For HA, determine any service-level agreements (SLAs) expected of your system. For DR, use measurable characteristics, such as a recovery time objective (RTO) and a recovery point objective (RPO).

High availability is about maintaining service, and disaster recovery is about retaining data.

14

Understand your options for high availability in SQL Server.High availability tools and functionality built into SQL Server are designed to ensure uptime. Here are a few options to consider:

• AlwaysOn Failover Cluster Instances — AlwaysOn Failover Cluster Instances provides server-instance level redundancy. It uses Windows Server Failover Clustering (WSFC) to provide local high availability through redundancy. A failover cluster instance (FCI) is a single instance of SQL Server that is installed across WSFC nodes and, possibly, across multiple subnets. On the network, an FCI appears as an instance of SQL Server running on a single computer, but the FCI provides failover from one WSFC node to another if the current node becomes unavailable.

• AlwaysOn Availability Groups — This enterprise-level high-availability solution was introduced in SQL Server 2012 to enable you to maximize availability for one or more user databases. It requires that the SQL Server instances reside on WSFC nodes without all the extra hardware typically associated with clustering, such as shared storage.

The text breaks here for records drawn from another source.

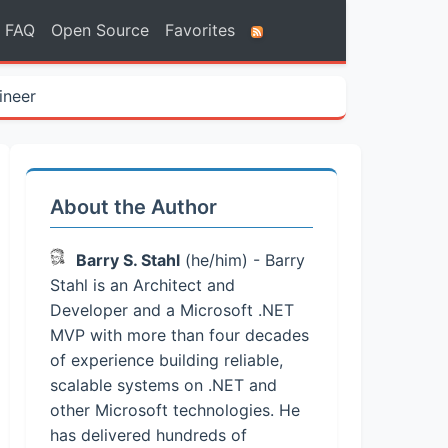
FAQ
Open Source
Favorites
ineer
About the Author
Barry S. Stahl
(he/him) - Barry
Stahl is an Architect and
Developer and a Microsoft .NET
MVP with more than four decades
of experience building reliable,
scalable systems on .NET and
other Microsoft technologies. He
has delivered hundreds of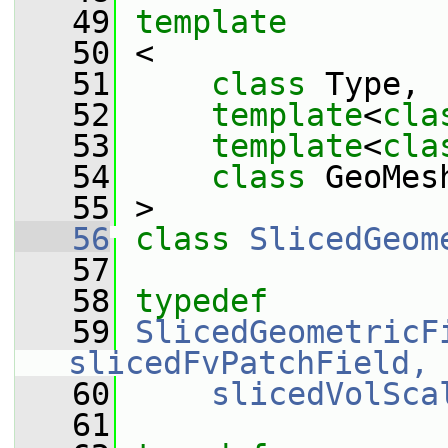
   49
template
   50
 <
   51
class 
Type,
   52
template
<
cla
   53
template
<
cla
   54
class 
GeoMes
   55
 >
   56
class 
SlicedGeom
   57
   58
typedef
   59
SlicedGeometricF
slicedFvPatchField, 
   60
slicedVolSca
   61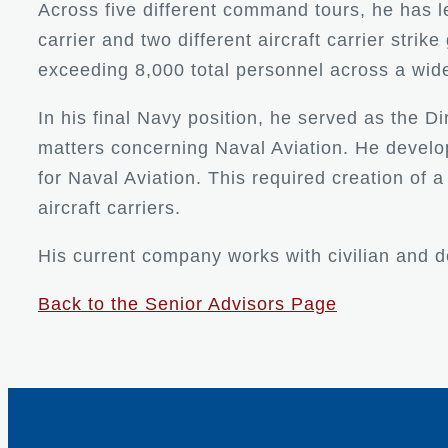
Across five different command tours, he has 
carrier and two different aircraft carrier st
exceeding 8,000 total personnel across a wid
In his final Navy position, he served as the Di
matters concerning Naval Aviation. He develop
for Naval Aviation. This required creation of 
aircraft carriers.
His current company works with civilian and d
Back to the Senior Advisors Page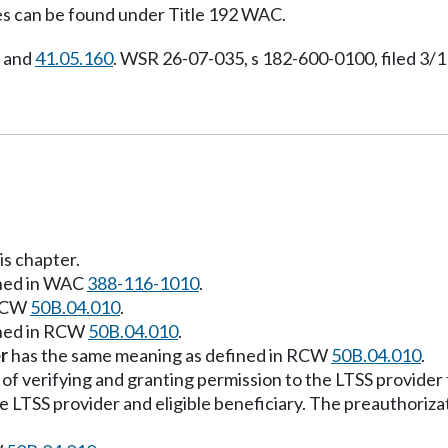
s can be found under Title 192 WAC.
, and
41.05.160
. WSR 26-07-035, s 182-600-0100, filed 3/1
is chapter.
ined in WAC
388-116-1010
.
 RCW
50B.04.010
.
ined in RCW
50B.04.010
.
r
has the same meaning as defined in RCW
50B.04.010
.
f verifying and granting permission to the LTSS provider t
 LTSS provider and eligible beneficiary. The preauthoriza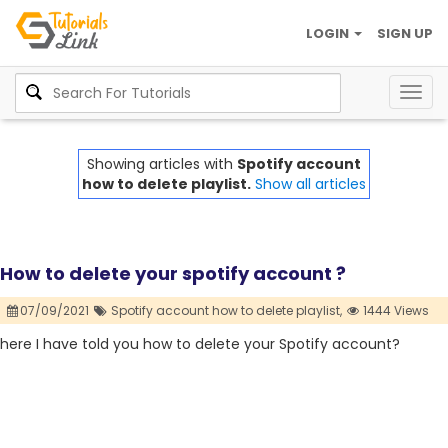
LOGIN
SIGN UP
Togg
navig
Showing articles with
Spotify account
how to delete playlist.
Show all articles
How to delete your spotify account ?
07/09/2021
Spotify account how to delete playlist,
1444 Views
here I have told you how to delete your Spotify account?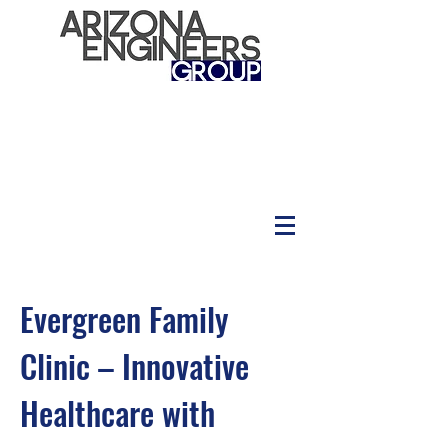
Evergreen Family
Clinic – Innovative
Healthcare with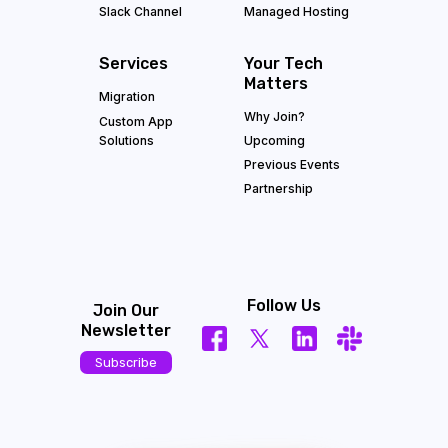
Slack Channel
Managed Hosting
Services
Your Tech
Matters
Migration
Why Join?
Custom App
Solutions
Upcoming
Previous Events
Partnership
Follow Us
Join Our
Newsletter
Subscribe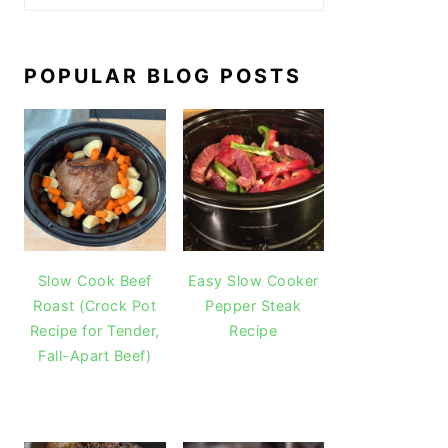
POPULAR BLOG POSTS
Slow Cook Beef
Easy Slow Cooker
Roast (Crock Pot
Pepper Steak
Recipe for Tender,
Recipe
Fall-Apart Beef)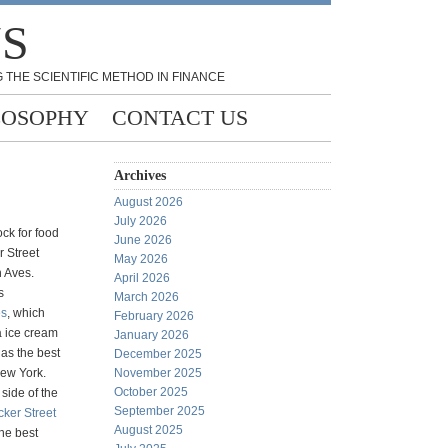
NS
 THE SCIENTIFIC METHOD IN FINANCE
LOSOPHY
CONTACT US
Archives
August 2026
July 2026
ck for food
June 2026
r Street
May 2026
 Aves.
April 2026
s
March 2026
s
, which
February 2026
a ice cream
January 2026
 as the best
December 2025
New York.
November 2025
October 2025
side of the
September 2025
cker Street
August 2025
the best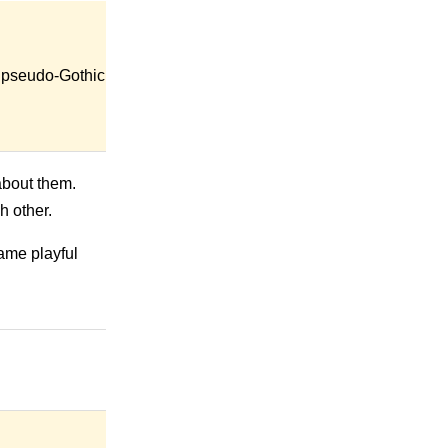
nd pseudo-Gothic
 about them.
h other.
ame playful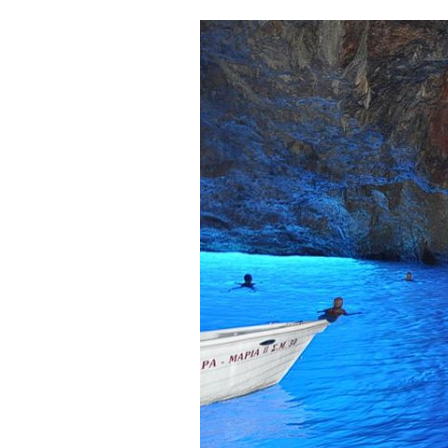
Cooking
Weather
Contact
Powered
by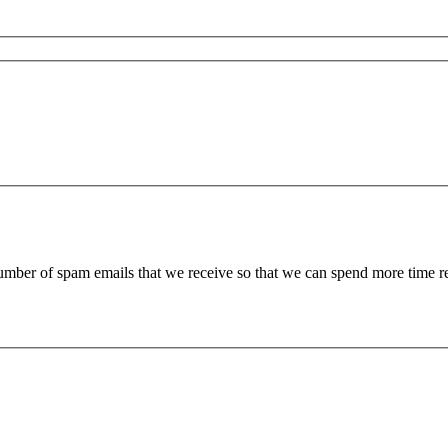
 number of spam emails that we receive so that we can spend more time 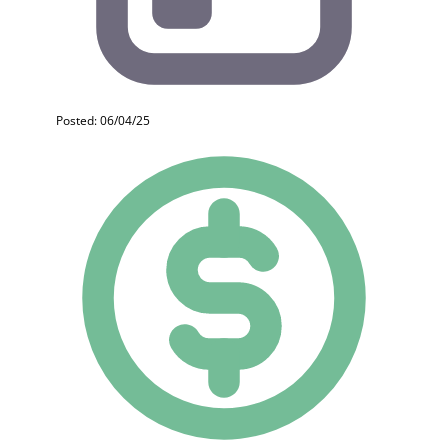
Posted: 06/04/25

• Database mirroring — Database mirroring maintains a single standby database, or mirror database, of the production (principal) database. This approach increases the availability of a SQL Server database by supporting almost instantaneous failover, and also improves data protection.

• Log shipping — Like AlwaysOn Availability Groups and database mirroring, log shipping functions at the database level. It is an automated backup and restore process that allows you to create an additional copy of your database for failover. You can use log shipping to maintain one or more warm standby databases (secondary databases) for a single production database (the primary database).

15

Establish both a backup strategy and a recovery strategy.Not surprisingly, backup and recovery go hand and hand. There is no way to simply implement a recovery strategy without first assessing backup processes. Backups are instrumental to protecting critical data and giving you the ability to execute point-in-time recovery for the data in your environment. If data was maliciously or inadvertently deleted from a table, no amount of failovers on a cluster is going to bring that data back once the change was committed. As the old IT adage states: “A DBA is only as good as their last backup.”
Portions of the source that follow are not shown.